I'm using a Carter Chocolate Lite thumb trigger, with my thumb pad rested on the shelf, rather than the trigger. When I first started with this setup, it was wicked accurate (probably because I was subconsciously triggering the shot manually). In the time since however I've found that if I try to use 'back tension' to 'execute' the shot...I miss. Hard. Every time. My release arm has pressure applied, my bow arm is fighting the bow being pulled out of line, and when the release fires my bow arm explodes left from the release of pressure. It started me down a path of anticipation and correction to try to get my pin back in line before the shot actually went off. I finally gave up on the back tension and rested my thumb on the trigger and slowly...gently squeezed. This took the pressure out of the shot, and still allowed a somewhat unanticipated release. Tonight I found this firing engine on Padgett's blog, and it turns out it's a nice combination of the two:



> Two Finger firing engine for Thumb Triggers:
> I have came up with a really cool firing engine that may clean up your thumb trigger and give you a solid reliable release day in and day out. The biggest complaint about thumb triggers is that they start deadly accurate and then as soon as they hang up and don’t fire you feel the desire to just punch. This firing engine is really proving to be easy and smooth shot after shot day after day.
> 
> 1. Draw the bow with a nice relaxed hand that isn’t overly stiff and come to anchor and get your thumb wrapped around the trigger.
> ...


I'm going to start working with this tomorrow...along with the concentrated float work you mentioned (as you can imagine, my float SUCKED with all that battling back and forth between bow and release arms). I think between the two, my accuracy should improve dramatically.


----------



## grantmac (May 31, 2007)

Dmiket said:


> I have an 11" stab on the front with 3 oz


That length of stab with that little amount of weight is doing nothing for you unfortunately.

I'm not saying to throw money at a form problem, but expecting to float inside the spot without any stabilization and a low holding weight isn't a realistic goal.

-Grant


----------



## skiingcappy (May 17, 2013)

One thing that I did was take a target and set on my work bench and tied a piece of yarn on handle on bag and let hang to the bottom of bag, stand about 5 to 10 feet away. Holding in middle of bag and focus on hitting string while executing the shot.
This will help you execute the shot, learn this and then learn to focus on target and not the execution of the shot.


----------



## Brad Rega (Oct 31, 2002)

The biggest thing to help you hold "steady" is proper draw weight, draw length, and practice. I put steady in quotes here because there will always be some movement. It is important to have your muscles relaxed and use the least amount of muscle possible to get through the shot. If you're using too much muscle you will not hold steady. You can be using too much muscle if your draw weight is too high, or draw length causes unnecessary tension somewhere. Then you always need practice to get the muscle you do use to get used to the shot process without fatiguing and making you tremor or shake. 

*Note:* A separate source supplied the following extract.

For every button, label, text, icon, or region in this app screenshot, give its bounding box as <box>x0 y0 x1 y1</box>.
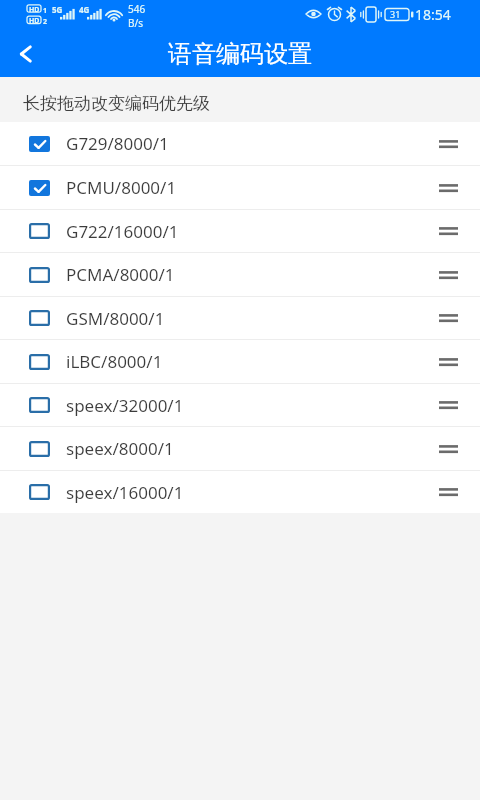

It is also important to know what your sight picture looks like. Is your sight moving up and down? Left to right? Circular? Is it moving around fast? Or is it moving slow? There are many things you can try based on the answer to these questions that will save you a lot of time. For instance a draw length that is too long may result in a slower and wider circular "float", while a draw length that is too short can result in a faster and smaller "shake". 

Once you get all that down, you can then experiment with stabilizers and aiming apparatuses. For example if using a scope, experiment with different powers, different size dots, or even circles, anything that will make your sight picture more comfortable for you.


----------



## Dmiket (Jul 9, 2014)

Is my DL too short if it shakes really bad? I have quite a bit of bend in my elbow at full draw and feel more comfortable with less of a bend. Does this mean I need a little longer draw length?


----------



## Cris Anderson (Oct 22, 2014)

Dmiket said:


> Is my DL too short if it shakes really bad? I have quite a bit of bend in my elbow at full draw and feel more comfortable with less of a bend. Does this mean I need a little longer draw length?

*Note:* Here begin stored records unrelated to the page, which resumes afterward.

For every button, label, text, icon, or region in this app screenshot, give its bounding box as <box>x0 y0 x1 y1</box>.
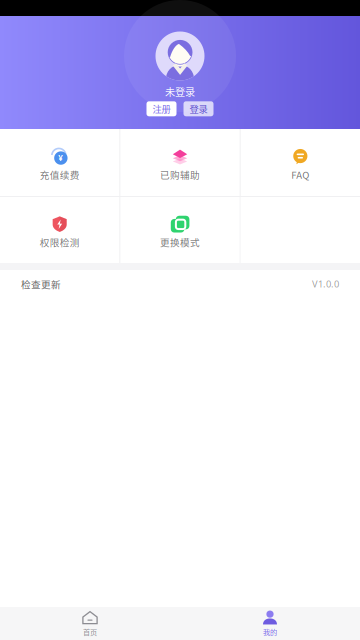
button[interactable]: 已购辅助 <box>120 129 240 196</box>
button[interactable]: 注册 <box>146 101 176 116</box>
button[interactable]: 登录 <box>184 101 214 116</box>
button[interactable]: FAQ <box>241 129 360 196</box>
staticText: 登录 <box>190 102 208 116</box>
staticText: ¥ <box>58 153 63 163</box>
staticText: 更换模式 <box>160 235 200 249</box>
staticText: V1.0.0 <box>312 278 339 290</box>
button[interactable]: 更换模式 <box>120 197 240 263</box>
staticText: 注册 <box>152 102 170 116</box>
staticText: 首页 <box>83 626 97 637</box>
button[interactable]: ¥ <box>0 129 119 196</box>
staticText: 权限检测 <box>40 235 80 249</box>
button[interactable]: 权限检测 <box>0 197 119 263</box>
staticText: 我的 <box>263 626 277 637</box>
staticText: 充值续费 <box>40 168 80 182</box>
staticText: 未登录 <box>165 84 195 99</box>
staticText: 已购辅助 <box>160 168 200 182</box>
button[interactable]: 首页 <box>0 607 180 640</box>
staticText: 检查更新 <box>21 277 61 291</box>
staticText: FAQ <box>291 168 309 182</box>
button[interactable]: 我的 <box>180 607 360 640</box>
button[interactable]: 检查更新 <box>0 270 360 298</box>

Tie on a longer d loop and see.

For me the biggest sign of too short a draw length is huge expansion on the shot. If my bow arm is flying left on the shot, and my release arm is following through enough to smack a person 2' behind me...

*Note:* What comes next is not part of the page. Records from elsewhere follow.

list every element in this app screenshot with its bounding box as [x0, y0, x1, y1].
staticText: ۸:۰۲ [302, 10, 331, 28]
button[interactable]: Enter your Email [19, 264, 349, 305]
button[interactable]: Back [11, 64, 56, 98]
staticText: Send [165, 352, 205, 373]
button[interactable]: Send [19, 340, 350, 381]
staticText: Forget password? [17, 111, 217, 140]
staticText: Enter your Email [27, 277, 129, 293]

...well, its probably too short .


----------



## strandbowhunter (Jan 6, 2010)

another question for ya. Do you pay attention to the pin or the target. I ask because im not perfect and i have some movement in my pin. Another one of my buddies told me to just focus on the target and the pin will be there. I've started this along with playing around with my weights and had a big jump in my total # of x in are weekly shoots.


----------



## JV NC (Dec 9, 2005)

I used to marvel at the guys who seemed to have their pin hover in the spot. Before 2 months ago, I'd never shot with a back bar. My "hunter" setup is the xtreme hunter from Bee Stinger. You may not be able to buy points, but you can damn sure buy steady.  I'm no fanboy to any mfr., though. I'm sure someone makes a similar product that's just as good. In fact, I've seen someone in this forum who had the competitor's setup and it looks awesome.

My DL was also too long. I'm 6'1" and I've been shooting a 29" draw for 10yrs. I went to 28.5". Still too long. I couldn't expand. I went to 28" and shortened my D loop. Really good. In the midst of all this, I picked up a target bow that has a 37+" ATA. I forgot how good that feels (I used to shoot a 40" ATA target bow several years ago).

Last thing.....I tried a lower wrist position than I've ever used before. I feel more stable in my hold than I ever have. Everything fits....now.

I am VERY MUCH on the intermediate side of this forum. Full disclosure. I just thought this might help other intermediates.


----------



## Cris Anderson (Oct 22, 2014)

strandbowhunter said:


> another question for ya. Do you pay attention to the pin or the target. I ask because im not perfect and i have some movement in my pin. Another one of my buddies told me to just focus on the target and the pin will be there. I've started this along with playing around with my weights and had a big jump in my total # of x in are weekly shoots.


I seem to shift my focus back and forth between my pin and the target one time after I'm at anchor. After that...I burn a hole in the x ring with my concentration, and hope the pin is there when the release goes off, lol. Most of the time it is.



JV NC said:


> I used to marvel at the guys who seemed to have their pin hover in the spot. Before 2 months ago, I'd never shot with a back bar. My "hunter" setup is the xtreme hunter from Bee Stinger. You may not be able to buy points, but you can damn sure buy steady.  I'm no fanboy to any mfr., though. I'm sure someone makes a similar product that's just as good. In fact, I've seen someone in this forum who had the competitor's setup and it looks awesome.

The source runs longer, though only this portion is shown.